Aim of the task:
Each line of the data is to be output verbatim, with the images removed.

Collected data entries
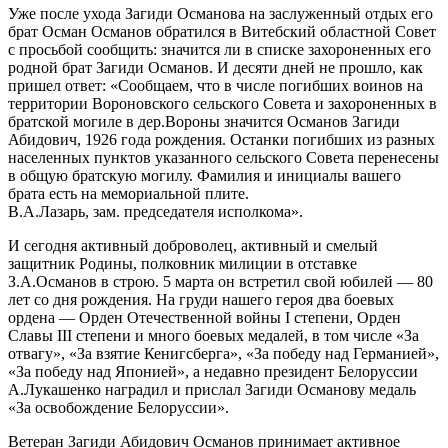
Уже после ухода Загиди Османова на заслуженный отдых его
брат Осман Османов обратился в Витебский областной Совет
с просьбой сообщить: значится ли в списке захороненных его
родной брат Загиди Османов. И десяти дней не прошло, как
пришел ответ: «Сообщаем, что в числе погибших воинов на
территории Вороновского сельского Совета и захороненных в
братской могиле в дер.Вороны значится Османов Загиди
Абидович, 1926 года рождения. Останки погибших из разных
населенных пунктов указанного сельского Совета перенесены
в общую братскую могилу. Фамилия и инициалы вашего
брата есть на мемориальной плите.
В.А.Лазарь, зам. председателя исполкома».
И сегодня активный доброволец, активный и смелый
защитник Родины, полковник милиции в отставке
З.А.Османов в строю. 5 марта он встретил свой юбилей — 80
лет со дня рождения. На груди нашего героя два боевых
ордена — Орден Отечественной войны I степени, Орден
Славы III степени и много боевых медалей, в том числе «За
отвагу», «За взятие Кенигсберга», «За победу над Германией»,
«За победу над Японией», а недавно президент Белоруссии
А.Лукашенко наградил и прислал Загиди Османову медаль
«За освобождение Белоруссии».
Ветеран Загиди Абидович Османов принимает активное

Result:
Уже после ухода Загиди Османова на заслуженный отдых его
брат Осман Османов обратился в Витебский областной Совет
с просьбой сообщить: значится ли в списке захороненных его
родной брат Загиди Османов. И десяти дней не прошло, как
пришел ответ: «Сообщаем, что в числе погибших воинов на
территории Вороновского сельского Совета и захороненных в
братской могиле в дер.Вороны значится Османов Загиди
Абидович, 1926 года рождения. Останки погибших из разных
населенных пунктов указанного сельского Совета перенесены
в общую братскую могилу. Фамилия и инициалы вашего
брата есть на мемориальной плите.
В.А.Лазарь, зам. председателя исполкома».
И сегодня активный доброволец, активный и смелый
защитник Родины, полковник милиции в отставке
З.А.Османов в строю. 5 марта он встретил свой юбилей — 80
лет со дня рождения. На груди нашего героя два боевых
ордена — Орден Отечественной войны I степени, Орден
Славы III степени и много боевых медалей, в том числе «За
отвагу», «За взятие Кенигсберга», «За победу над Германией»,
«За победу над Японией», а недавно президент Белоруссии
А.Лукашенко наградил и прислал Загиди Османову медаль
«За освобождение Белоруссии».
Ветеран Загиди Абидович Османов принимает активное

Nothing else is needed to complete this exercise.